So when it comes to baked goods….. I have to say, I prefer crunchy over soft.. Im not a big fan of muffins, chewy cookies, cakes or cupcakes.. but put a scone, hard cookie or biscotti in front of me.. and Im a very happy girl.
Im even happier if the baked good is gluten free and tastes delish.. so with that said.. Im sharing one of my favorite GF crunchy snacks..
Easy as pie ( gluten free almond cranberry biscotti pie of course)..
- 1 3/4 cup Quinoa Flour – sold in most whole foods & even commercial grocers now .
- 1 tsp baking powder
- 1/4 tsp salt – I used sea salt
- 3/4 cup whole almonds tasted and chopped – I chopped in my vitamix
- 3/4 cup dried un sweet cranberries
- 1/4 cup vegetable oil – I used organic sunflower oil
- 3/4 cup organic granulated sugar.. – you can cut in half for less sweet 🙂 or use brown rice syrup?
- 2 large eggs – FYI if you are making vegan … ¼ cup of applesauce or one banana mashed equals one egg.
- 2 tsp vanilla (McCormicks is GF)
- Pre Heat Oven to 300
- chop Almonds – I did on low pulse in vitamix and toast lightly.. just in pan on medium heat for 3 minutes or so on stove top..
- In large bowl, whisk, quinoa flour, baking powder, cranberries, almonds, salt and baking powder.
- In small bowl, whisk , egg, sugar, vanilla and oil
- Slowly add liquid to dry mixing as you go… till it forms a very well blended ball
- Transfer dough to a greased baking tin- I used coconut oil spray .. and with moist hands, form a rectangle.. about 12 inches long by 2 inches wide.. and about 1/2 inch thick.. or a little thicker.. ?

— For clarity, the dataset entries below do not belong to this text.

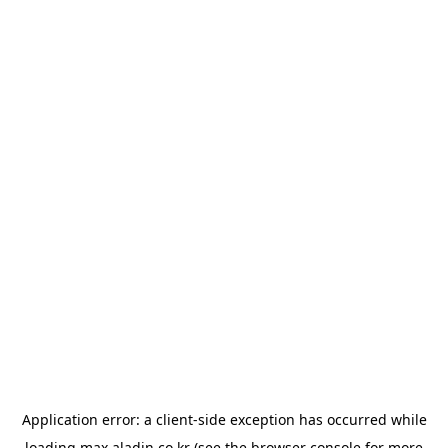
Application error: a
client
-side exception has occurred while
loading
max.aladin.co.kr
(see the
browser console
for more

- Bake 25 mins or until just golden brown and feels ‘set’
- Cool for 15 minutes
- Cut 1/2 inch slices from loaf – approximately 16 – 18
- Take slices cut side down and place back on baking tin .. bake for another 15 minutes .. watching them .. or until brown and dry.
- Cool and ENJOY.. at approx 187 crunchy calories.. this GF snack is sure to be a winner.